= Task to complete =
Further down are entries; set down exactly and only the lines from the one with "weltweit nach Marktkapitalisierung" up to and including the one with "返品特約＆商品についてお問い合わせ", dropping each picture.

= Data under study =
####

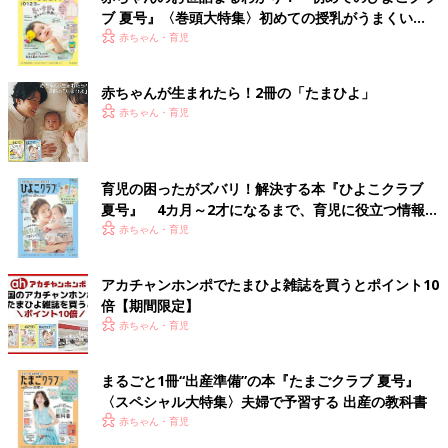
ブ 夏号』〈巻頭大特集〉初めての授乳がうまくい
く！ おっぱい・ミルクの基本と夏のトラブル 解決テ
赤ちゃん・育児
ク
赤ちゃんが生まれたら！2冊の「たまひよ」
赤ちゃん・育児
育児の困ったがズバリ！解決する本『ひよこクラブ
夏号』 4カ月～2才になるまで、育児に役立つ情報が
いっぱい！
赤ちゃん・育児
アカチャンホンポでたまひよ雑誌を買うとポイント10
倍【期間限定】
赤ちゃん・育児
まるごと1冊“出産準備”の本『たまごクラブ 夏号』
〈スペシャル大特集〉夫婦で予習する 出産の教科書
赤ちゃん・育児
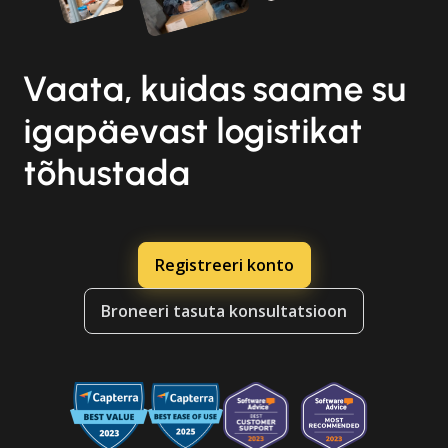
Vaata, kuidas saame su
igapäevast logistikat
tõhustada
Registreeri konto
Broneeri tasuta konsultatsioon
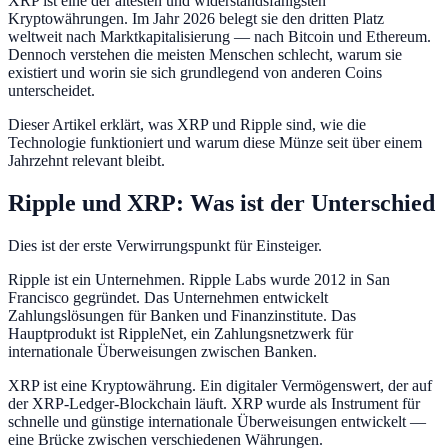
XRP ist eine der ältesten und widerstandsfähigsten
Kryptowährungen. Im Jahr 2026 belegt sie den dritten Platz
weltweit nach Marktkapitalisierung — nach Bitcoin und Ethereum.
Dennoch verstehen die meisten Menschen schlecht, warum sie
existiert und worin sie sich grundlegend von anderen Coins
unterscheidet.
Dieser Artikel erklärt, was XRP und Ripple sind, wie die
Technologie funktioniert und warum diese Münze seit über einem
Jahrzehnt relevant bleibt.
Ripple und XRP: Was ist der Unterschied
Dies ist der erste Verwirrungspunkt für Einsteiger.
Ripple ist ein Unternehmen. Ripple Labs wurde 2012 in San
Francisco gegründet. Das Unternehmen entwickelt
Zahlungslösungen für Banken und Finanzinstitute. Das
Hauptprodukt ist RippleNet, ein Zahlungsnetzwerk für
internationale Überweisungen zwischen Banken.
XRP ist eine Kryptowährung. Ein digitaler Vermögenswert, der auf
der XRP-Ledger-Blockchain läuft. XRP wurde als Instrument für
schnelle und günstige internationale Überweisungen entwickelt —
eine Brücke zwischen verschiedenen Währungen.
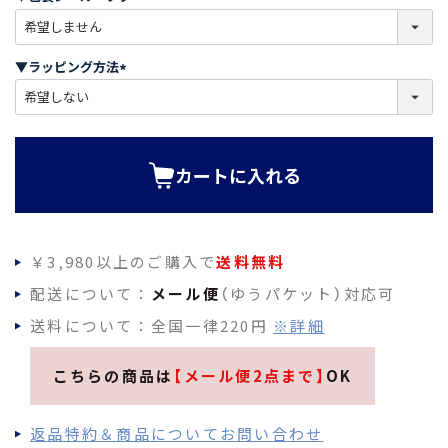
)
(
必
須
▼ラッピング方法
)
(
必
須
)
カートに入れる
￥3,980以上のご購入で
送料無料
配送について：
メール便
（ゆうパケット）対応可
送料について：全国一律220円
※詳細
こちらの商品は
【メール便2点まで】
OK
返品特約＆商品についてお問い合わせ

####

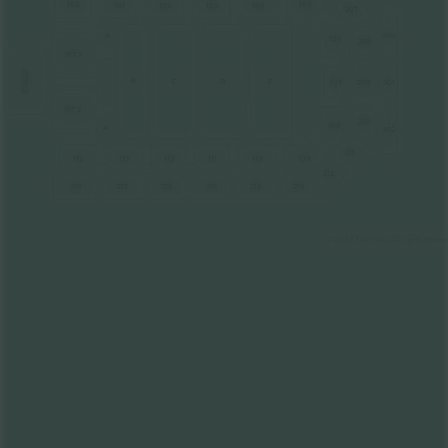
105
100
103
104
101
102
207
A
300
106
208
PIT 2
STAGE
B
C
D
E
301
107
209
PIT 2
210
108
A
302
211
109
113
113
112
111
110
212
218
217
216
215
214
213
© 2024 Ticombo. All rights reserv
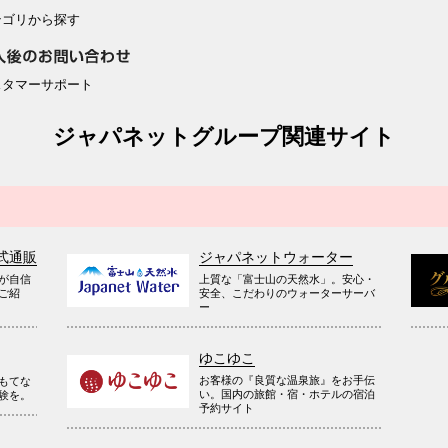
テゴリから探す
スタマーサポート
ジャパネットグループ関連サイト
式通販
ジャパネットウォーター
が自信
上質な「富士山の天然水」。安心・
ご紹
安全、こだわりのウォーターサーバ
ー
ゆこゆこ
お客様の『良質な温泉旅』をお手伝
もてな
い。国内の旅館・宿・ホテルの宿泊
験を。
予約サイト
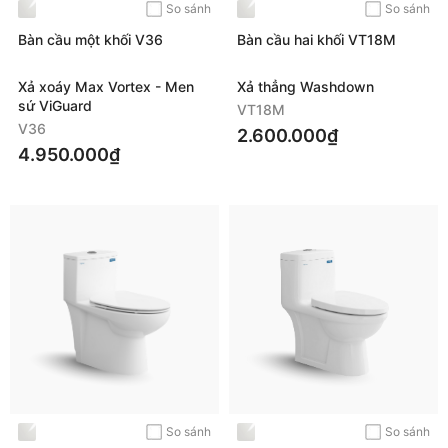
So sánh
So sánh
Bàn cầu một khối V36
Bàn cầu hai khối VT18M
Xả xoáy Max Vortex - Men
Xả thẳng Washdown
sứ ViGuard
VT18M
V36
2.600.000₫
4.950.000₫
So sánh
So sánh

####

= Finished task =
weltweit nach Marktkapitalisierung — nach Bitcoin und Ethereum.
Dennoch verstehen die meisten Menschen schlecht, warum sie
existiert und worin sie sich grundlegend von anderen Coins
unterscheidet.
Dieser Artikel erklärt, was XRP und Ripple sind, wie die
Technologie funktioniert und warum diese Münze seit über einem
Jahrzehnt relevant bleibt.
Ripple und XRP: Was ist der Unterschied
Dies ist der erste Verwirrungspunkt für Einsteiger.
Ripple ist ein Unternehmen. Ripple Labs wurde 2012 in San
Francisco gegründet. Das Unternehmen entwickelt
Zahlungslösungen für Banken und Finanzinstitute. Das
Hauptprodukt ist RippleNet, ein Zahlungsnetzwerk für
internationale Überweisungen zwischen Banken.
XRP ist eine Kryptowährung. Ein digitaler Vermögenswert, der auf
der XRP-Ledger-Blockchain läuft. XRP wurde als Instrument für
schnelle und günstige internationale Überweisungen entwickelt —
eine Brücke zwischen verschiedenen Währungen.
)
(
必
須
▼ラッピング方法
)
(
必
須
)
カートに入れる
￥3,980以上のご購入で
送料無料
配送について：
メール便
（ゆうパケット）対応可
送料について：全国一律220円
※詳細
こちらの商品は
【メール便2点まで】
OK
返品特約＆商品についてお問い合わせ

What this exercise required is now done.